# [WHAT YOU SHOULD DO]
Report how many lines in the records below hold "Slack", with no other output.

*** DATASET ***

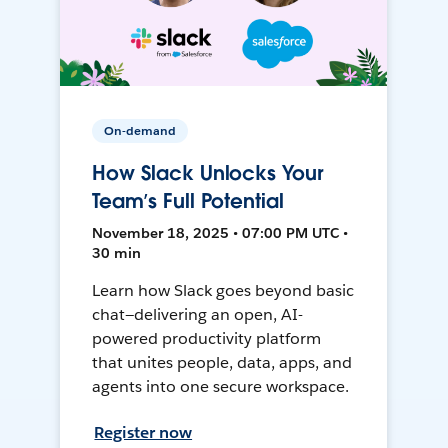
On-demand
How Slack Unlocks Your
Team’s Full Potential
November 18, 2025 • 07:00 PM UTC •
30 min
Learn how Slack goes beyond basic
chat—delivering an open, AI-
powered productivity platform
that unites people, data, apps, and
agents into one secure workspace.
Register now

*** End of DATASET ***

# [SOLUTION FOR THIS TASK]
2